* EXTRACTED ENTRIES
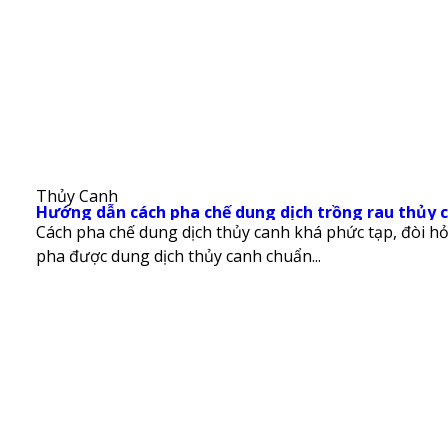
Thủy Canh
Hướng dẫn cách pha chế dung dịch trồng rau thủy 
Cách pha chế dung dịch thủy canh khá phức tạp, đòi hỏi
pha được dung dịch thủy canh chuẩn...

==

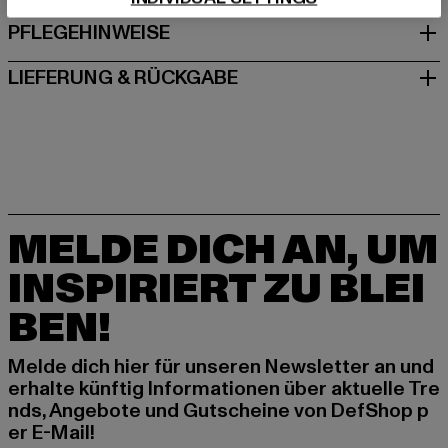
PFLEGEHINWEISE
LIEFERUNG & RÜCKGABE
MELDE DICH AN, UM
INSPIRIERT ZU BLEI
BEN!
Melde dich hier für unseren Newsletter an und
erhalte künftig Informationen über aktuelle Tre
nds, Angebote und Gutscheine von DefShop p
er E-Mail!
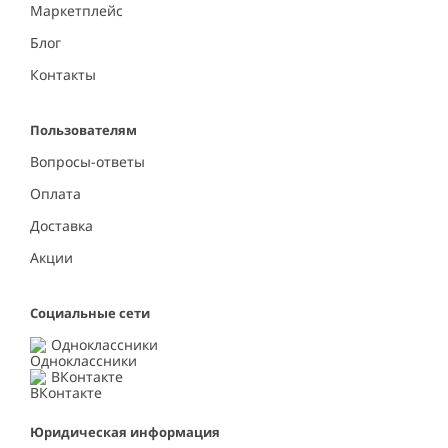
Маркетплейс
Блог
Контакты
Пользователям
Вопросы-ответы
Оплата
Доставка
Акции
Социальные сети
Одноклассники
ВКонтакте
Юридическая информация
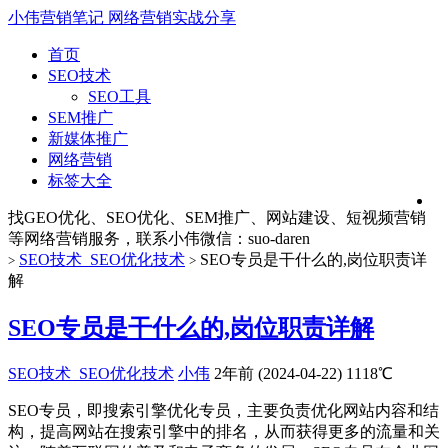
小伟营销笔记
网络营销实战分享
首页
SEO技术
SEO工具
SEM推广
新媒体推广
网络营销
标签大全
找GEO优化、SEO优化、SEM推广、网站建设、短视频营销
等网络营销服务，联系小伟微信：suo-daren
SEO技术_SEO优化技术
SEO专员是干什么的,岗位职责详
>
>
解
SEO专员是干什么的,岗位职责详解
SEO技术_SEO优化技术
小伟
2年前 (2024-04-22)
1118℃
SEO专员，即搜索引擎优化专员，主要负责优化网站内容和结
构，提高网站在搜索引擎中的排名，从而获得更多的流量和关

...

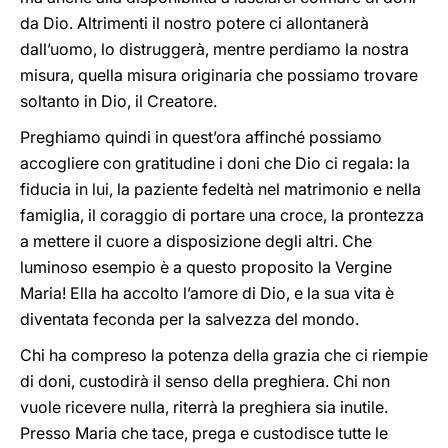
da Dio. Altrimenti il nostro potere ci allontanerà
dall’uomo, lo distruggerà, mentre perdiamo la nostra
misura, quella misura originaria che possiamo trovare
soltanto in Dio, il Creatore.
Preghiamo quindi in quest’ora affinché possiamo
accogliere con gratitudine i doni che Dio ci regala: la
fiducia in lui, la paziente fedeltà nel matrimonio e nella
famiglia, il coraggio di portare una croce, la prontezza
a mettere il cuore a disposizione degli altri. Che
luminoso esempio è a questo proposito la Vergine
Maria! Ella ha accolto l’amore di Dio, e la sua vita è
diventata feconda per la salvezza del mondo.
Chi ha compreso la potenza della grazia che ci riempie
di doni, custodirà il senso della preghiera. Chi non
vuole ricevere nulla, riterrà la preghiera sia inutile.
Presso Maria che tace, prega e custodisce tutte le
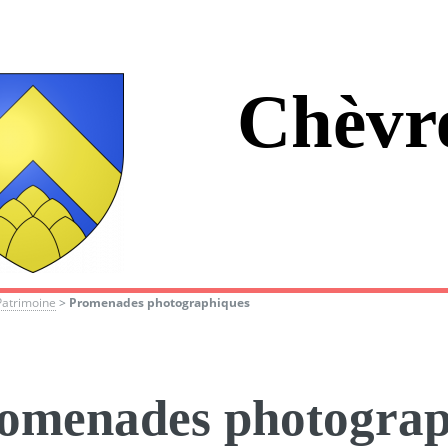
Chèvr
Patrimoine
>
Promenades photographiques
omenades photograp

* WHAT YOU HAVE TO DO
Looking back over the data above, restate word for word the lines that begin at the line with "Preghiamo quindi in" and end at the line with "diventata feconda per la salvezza del mondo.", inclusive.

* SOLUTION FOR THIS PROBLEM
Preghiamo quindi in quest’ora affinché possiamo
accogliere con gratitudine i doni che Dio ci regala: la
fiducia in lui, la paziente fedeltà nel matrimonio e nella
famiglia, il coraggio di portare una croce, la prontezza
a mettere il cuore a disposizione degli altri. Che
luminoso esempio è a questo proposito la Vergine
Maria! Ella ha accolto l’amore di Dio, e la sua vita è
diventata feconda per la salvezza del mondo.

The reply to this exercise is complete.